El presidente Nicolás Maduro ha dicho varias veces que es capaz de dialogar hasta con Trump. 

 

Esa frase tiene el poder de una hipérbole, es como decir que está dispuesto incluso a entrar en una alcantarilla sin guantes ni máscara. Perfecto. Eso demuestra, una vez más, su gran capacidad de sacrificio por la patria. Pero, ¿por qué será que no parece (subrayo: no parece, es algo subjetivo mío) dispuesto ni siquiera a escuchar -que es apenas una parte de dialogar- a gente del campo revolucionario que ha acentuado últimamente sus críticas ante problemas que son palmarios, inocultables para cualquiera que viva en el país?

 

Para esas personas, la respuesta del presidente ha sido, en mi concepto, injustificadamente descalificadora.

 

En primer lugar por lo ya dicho: esos críticos endógenos no están haciendo otra cosa que servir de megáfono a los desesperados, a esa gente a la que ya no le queda casi ningún área de su vida que no haya sido arrasada o malograda por  la guerra económica; una guerra que sí, sabemos quién la inventó y quiénes siguen impulsándola, pero también estamos conscientes de que a ella se han incorporado, como agentes del enemigo, muchos de los que deberían estar combatiéndola. 

 

Entonces, si lo que dicen los críticos internos es el reflejo de una realidad, ¿por qué tratarlos como si fueran peligrosos adversarios? Y, vamos más lejos: en caso de que lo fueran, ¿no sería mejor convocarlos a dialogar, de la misma manera como el presidente lo haría hasta con Trump o como lo ha hecho ya con banqueros de falsa sonrisa, industriales y comerciantes que son en realidad bachaqueros grandeliga, políticos solicitantes de sanciones contra su propio país, guarimberos quemagente y demás especímenes del pozo séptico de la antipatria?

 

Es pertinente precisar que esos compatriotas no han asumido recientemente la actitud de señalar las fallas.
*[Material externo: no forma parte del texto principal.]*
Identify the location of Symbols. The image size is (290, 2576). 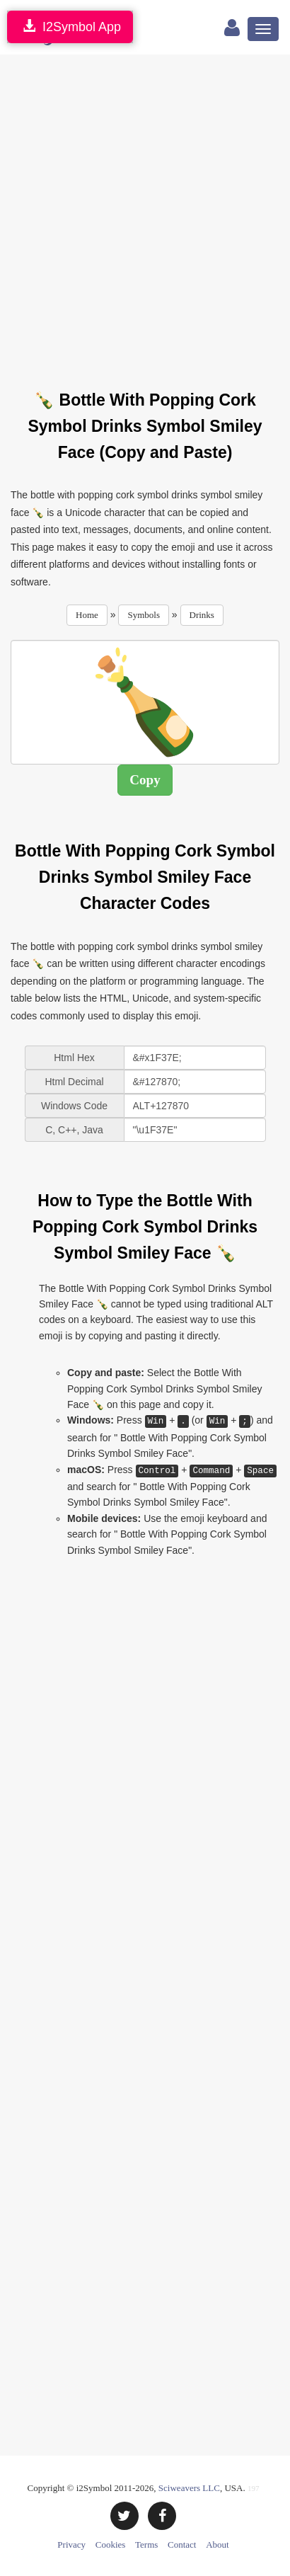 (143, 614).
Quien diga eso es porque antes no los había leído o no les había prestado atención. Solamente han intensificado esa postura, y es lógico porque -insisto- la situación colectiva que la genera es cada día más grave y abarca más terrenos de la vida cotidiana. No son neocríticos que se han sumado a una tendencia, sino individualidades que, tal vez por su condición de “no-altos-funcionarios”, andan por la calle, en condiciones parecidas a las de cualquier ciudadano. Es posible que no les haya tocado la «suerte» de viajar apiñados con otras cincuenta personas a bordo de un camión de estacas, pero al menos sí en el metro de Caracas, que últimamente es como una «perrera» subterránea.

 

Cuando desde la jefatura del Estado se responde airada o irónicamente a estos personajes notables del movimiento revolucionario que han acentuado sus cuestionamientos, se les está enviando a las bases, a los militantes rasos, un mensaje claro contra la crítica. Esto funciona así por más que en el mismo discurso se proclame lo contrario, se diga que somos profundamente críticos y autocríticos por naturaleza. La percepción es inequívoca: si a este señor, que es un ícono de la izquierda desde hace medio siglo o un intelectual de peso completo,  lo regañan públicamente, en cadena nacional de radio y televisión, ¿qué queda para los hijos de vecina?

 

Pero lo peor de esa respuesta es, en mi concepto, que envalentona a los funcionarios y a los particulares responsables del colapso generalizado que los críticos están denunciando. Estoy seguro de que no es esa la intención del presidente, pero a los culpables del caos (y a los que se benefician de este) les debe tranquilizar mucho que sean los denunciantes -y no ellos- los lacerados.

 

Y también se envalentonan los que suponen que ayudan al presidente manteniéndolo subinformado y edulcorando situaciones que ya se pasaron de amargas, esos que creen que si las alcantarillas huelen mal, es cuestión de rociarles perfume.